**By Marshall Chasin, AuD**

*The following post was first published in Hearing Review in July 2014 and is republished here by permission.*

You should always make time for family, and one thing I have learned as a father is to always do things with your children. Several years ago, I approached my daughter CJ and said, “What would you like to do today? It’s a beautiful sunny day. We could go for a walk, throw around a Frisbee, or even calculate the probability of error if a word list was terminated before the 25 words were all given.”

What daughter wouldn’t jump at a chance to calculate using the Poisson statistical distribution? We first had to clarify what we were going to calculate and decided on the following: If a person had gotten all of the words correct so far, what would be the probability of error, if the audiologist had stopped after 10 words, after 15 words, and after 20 words, in a 25-word list? More specifically, we calculated the probability of error for getting more than three words wrong (after having gotten them all correct) for a shortened word list. Anything below 88% correct in a word recognition task would be viewed as “abnormal.”

Now this is not as bizarre as it sounds- well, actually it is, but my daughter was a graduate student and in her undergraduate years she had concentrated on statistics, calculus, physics, (as well as art history and the civilizations of early man)- I think the word “eclectic” comes to mind. We actually published the answer to this question in the September 2007 Hearing Review (HR).

Of the many statistical probability density distributions available, we selected the Poisson Distribution. This is a discrete distribution that is used for rare events. An example used by one of my own statistics professors was “If one person is killed crossing the street en route to class every year (because they were not paying attention to where they were going), what is the probability that two would be killed in a year? What about 6? This distribution will give exact probabilities for questions like this.

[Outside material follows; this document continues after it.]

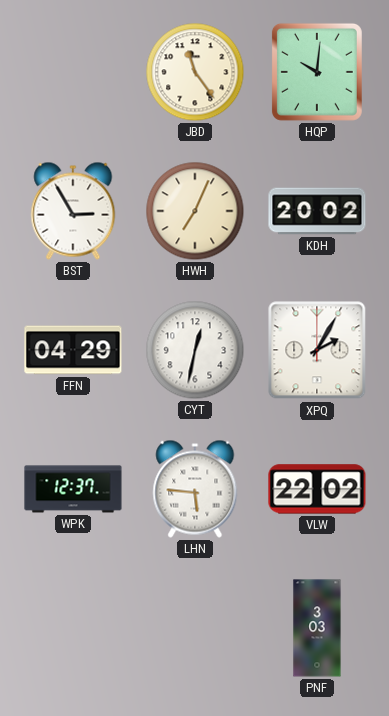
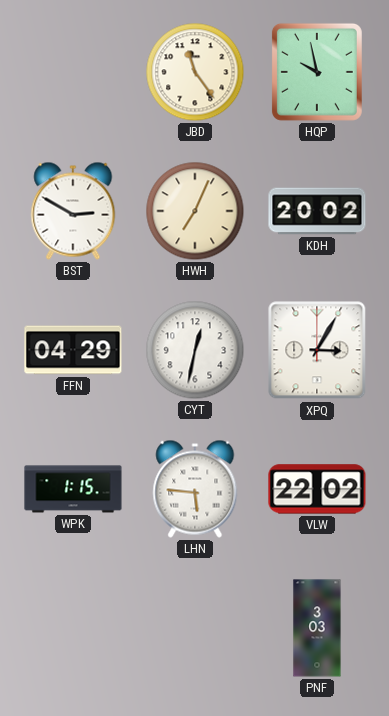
HQP: 10:01 -> 9:58
BST: 2:55 -> 2:50
XPQ: 2:05 -> 3:05
WPK: 12:37 -> 1:15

What about the question, “if a person has gotten the first 10 words in a list correctly, what is the probability that in the next 15 words (not given), they would get 1 error, 2 errors, or 3 errors? These word errors are relatively rare events, especially if the first 10 words (or 15 words, or 20 words, are correct). Clinicians do take short cuts from time to time, and if not completing a word list, it would be nice to know the degree of trouble you may be in if the full 25-word list would have resulted in a percentage correct of less than 88%- the clinical limit of normal for many speech-based tests.

For those who have forgotten the important calculations, the distribution is given as:

P(x) = e^{-avg}(avg)^{x}/x!

And for those who have not forgotten the formula, unfortunately it is still the same thing.

In this formula, “avg” refers to the average number of errors (such as the number of people crossing the street that don’t quite make it, in one year). The variable x allows us to ask the question “What if x number of people are killed? What is the probability of that happening?” Clearly if x happens to be close to the average, then the probability is relatively high, and if x is far from the average, the probability is much lower.

Without further delay, figure 1 is from our article in HR. It shows that if only 5 words are given (and there are no errors), then there is a 22.15% chance that there will be more than 3 errors if a full 25-word list is given. However, if the first 15 words are given without errors, then there is only a 3.4% chance that it would be incorrect to say that the patient’s word recognition score is normal. If 20 words are given without error, we can probably stop the word list since there would be only 0.34% of a chance that we were wrong.

It should be pointed out that these calculations are independent of the word list being used, and independent of hearing status. Implicit in the selection of the 88% to 100% range being accepted as “normal” is the nature of the word lists, the hearing status, and the slope of the performance-intensity function. It also becomes an entirely different statistical problem once errors are made, as this has been shown to be a binomial distribution1.

None of this should be taken as an endorsement of routinely cutting short your word recognition testing, but at least we now know the odds of an error if we do so. So go ahead and spend time with your children. Who knows? You may find out about something important.

1. Raffin MJM, Schafer D. Application of a probability model based on the binomial distribution to speech-discrimination scores. *J Speech Hear Res. *1980; 23: 570-575.